# [WHAT THE TASK REQUIRES]
Look through the material below and report every line that includes "cookies".

# [SUPPLIED DATA]

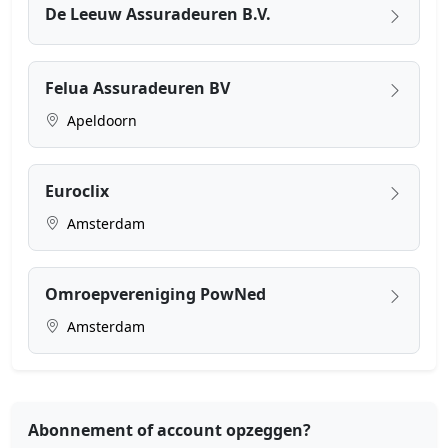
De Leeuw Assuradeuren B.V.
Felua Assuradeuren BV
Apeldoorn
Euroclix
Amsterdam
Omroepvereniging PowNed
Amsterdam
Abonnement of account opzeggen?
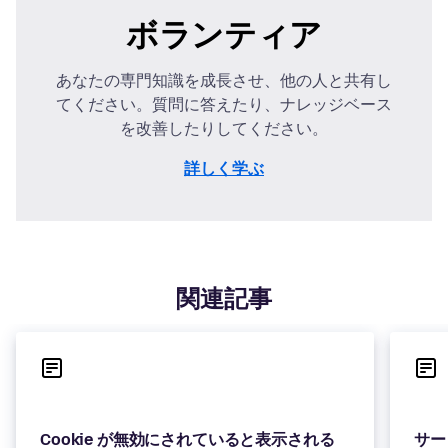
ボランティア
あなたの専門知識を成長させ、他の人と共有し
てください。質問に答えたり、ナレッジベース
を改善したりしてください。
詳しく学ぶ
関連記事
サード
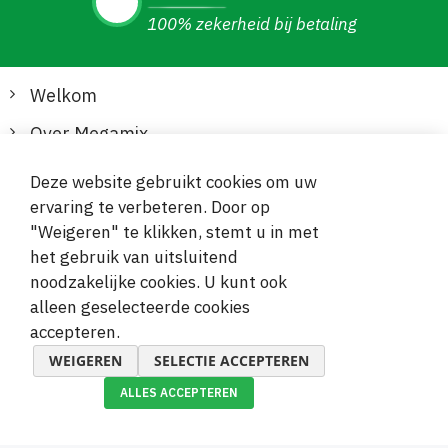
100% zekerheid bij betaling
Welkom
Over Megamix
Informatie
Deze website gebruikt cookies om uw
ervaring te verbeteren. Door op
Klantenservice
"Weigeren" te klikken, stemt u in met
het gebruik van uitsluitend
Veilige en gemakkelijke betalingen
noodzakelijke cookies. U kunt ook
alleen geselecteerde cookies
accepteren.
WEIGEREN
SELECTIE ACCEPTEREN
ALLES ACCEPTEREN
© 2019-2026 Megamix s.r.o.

# [RESPONSE AREA]
Deze website gebruikt cookies om uw
noodzakelijke cookies. U kunt ook
alleen geselecteerde cookies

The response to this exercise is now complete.